Abstract

Abstract The low-frequency relationship between interannual tropical and North Pacific sea surface temperature anomalies (SSTAs) in observations and a coupled general circulation model (CGCM) is investigated. The authors use the interactive ensemble CGCM, which advances a new approach for artificially increasing the signal-to-noise ratio, making it easier to detect physical and dynamical links with much reduced interference by atmospheric noise. The results presented here suggest that decadal variations in the relationship between the dominant modes of tropical and North Pacific interannual SSTA variability result from changes of spatial manifestation of North Pacific SSTA, both in the observation and in the model. The authors conjecture that the details of tropical Pacific SST forcing ultimately determine the tropical–North Pacific SST teleconnections, and this conjecture is examined in a much longer time series from a CGCM simulation.
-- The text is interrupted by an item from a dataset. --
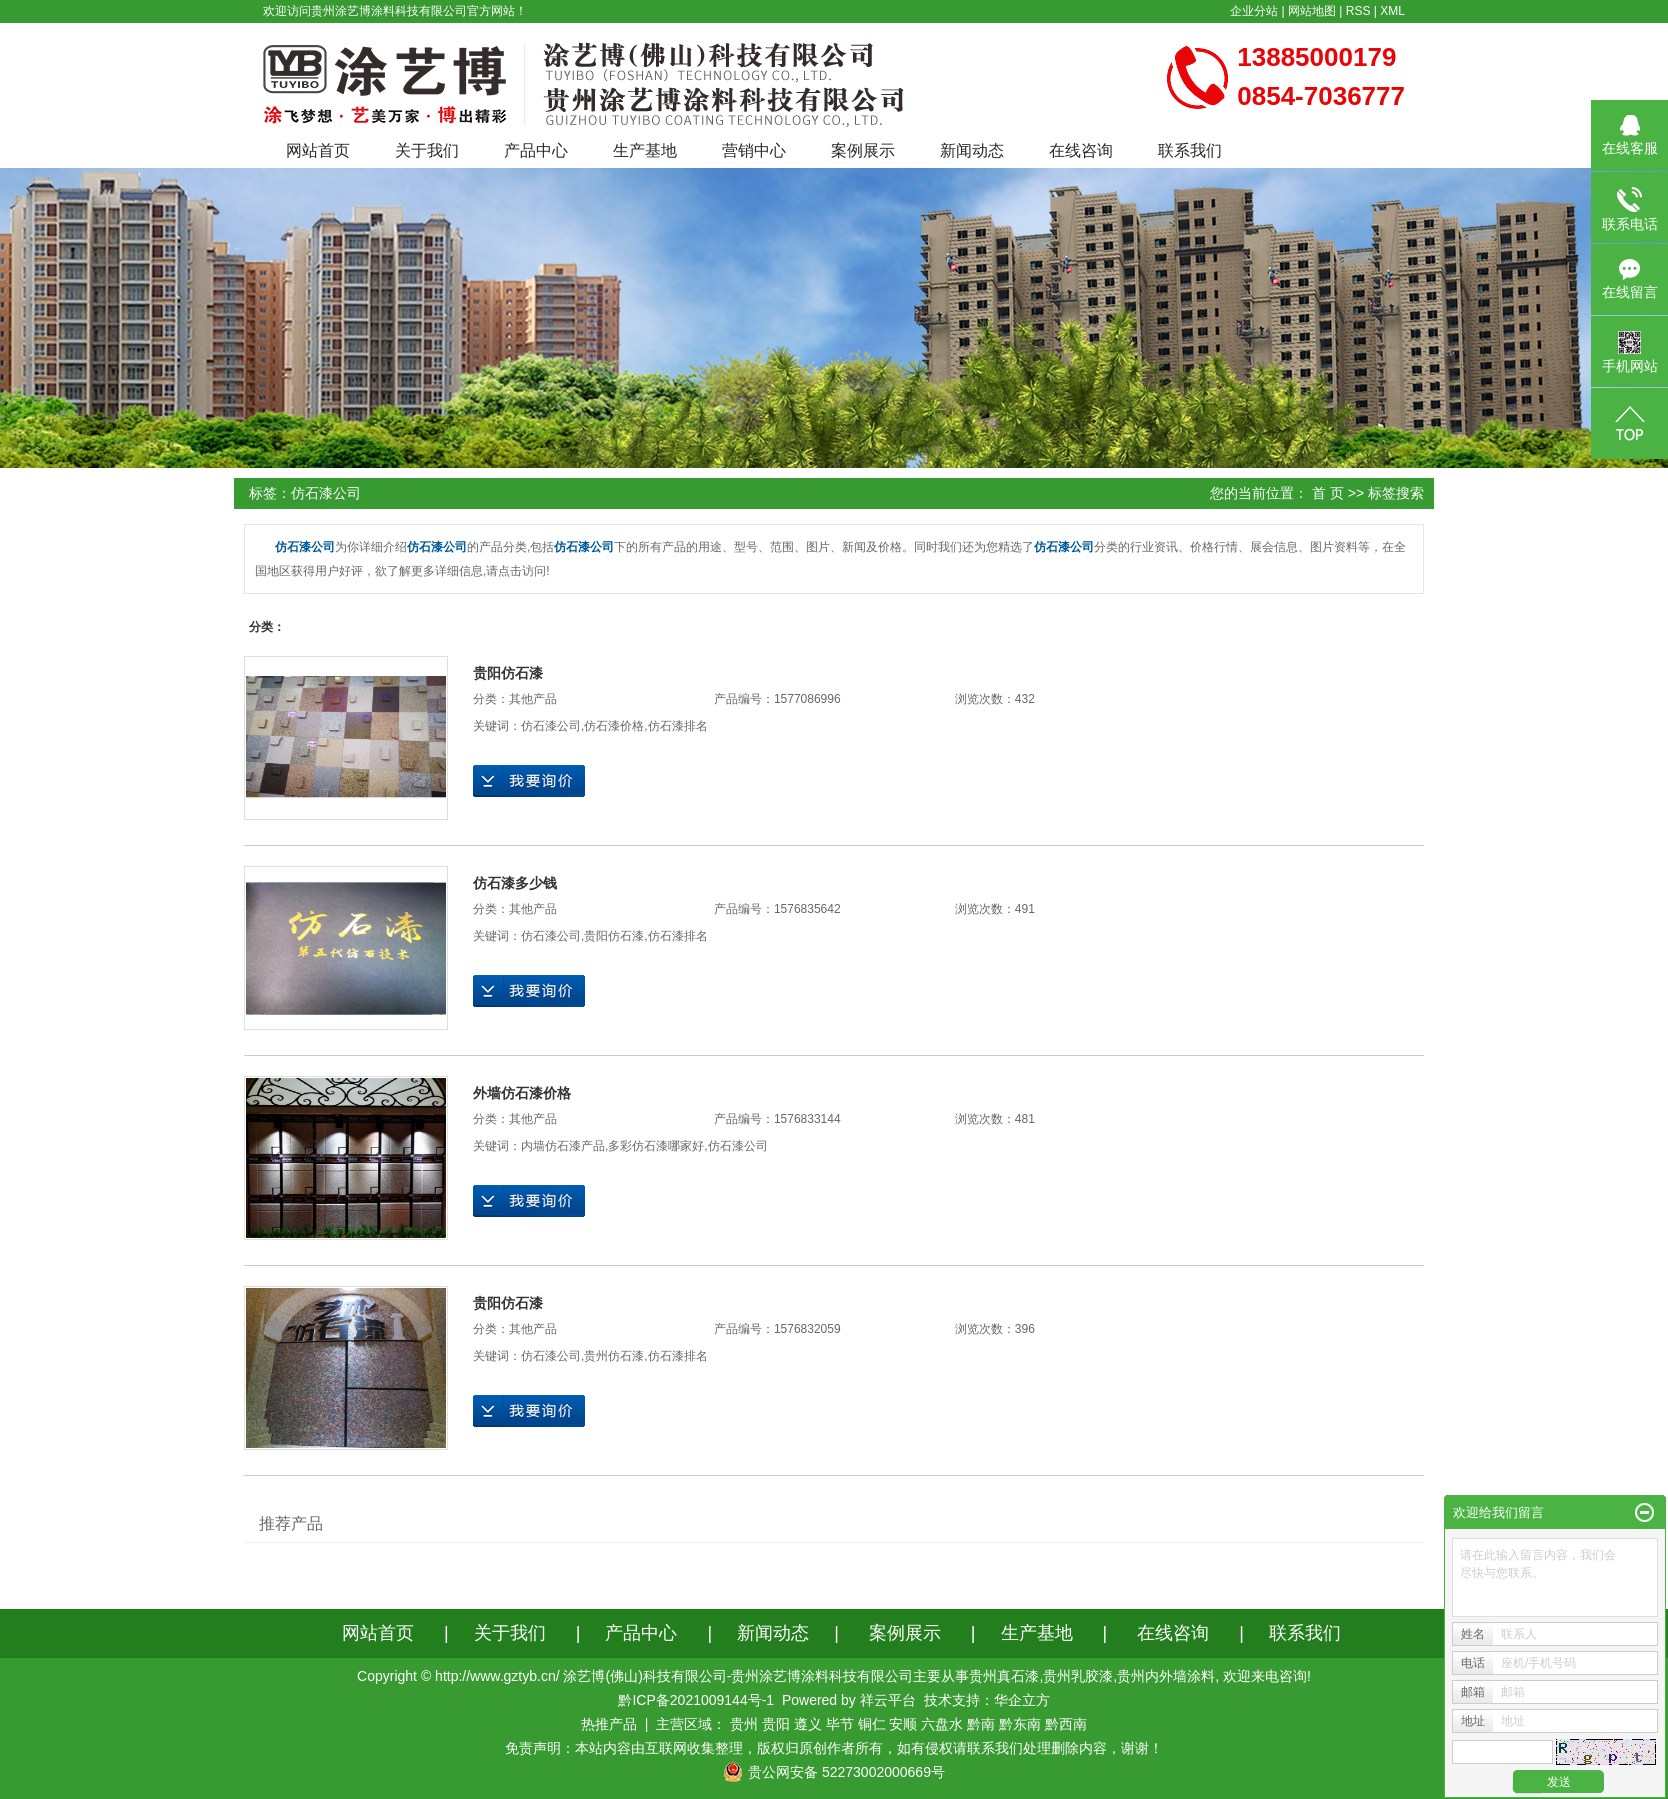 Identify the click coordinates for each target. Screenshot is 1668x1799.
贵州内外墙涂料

There are two patterns of North Pacific interannual SSTA variability in the model. The first pattern is locally forced by noise in the surface air–sea fluxes associated due to internal atmospheric dynamics. The second pattern is remotely forced by tropical SSTA. As the relationship of tropical–North Pacific SST teleconnections varies in the model, the spatial manifestation of the North Pacific SSTA changes from the atmospheric noise-forced pattern to the remotely forced pattern and vice versa. In the model, the amplitude of the tropical Pacific SSTA variance varies on decadal time scales and this largely determines the dominant structure of North Pacific SSTA variability. Furthermore, the change in location of the maximum tropical SST forcing is associated with the changes in the spatial manifestation of North Pacific interannual SSTA variability.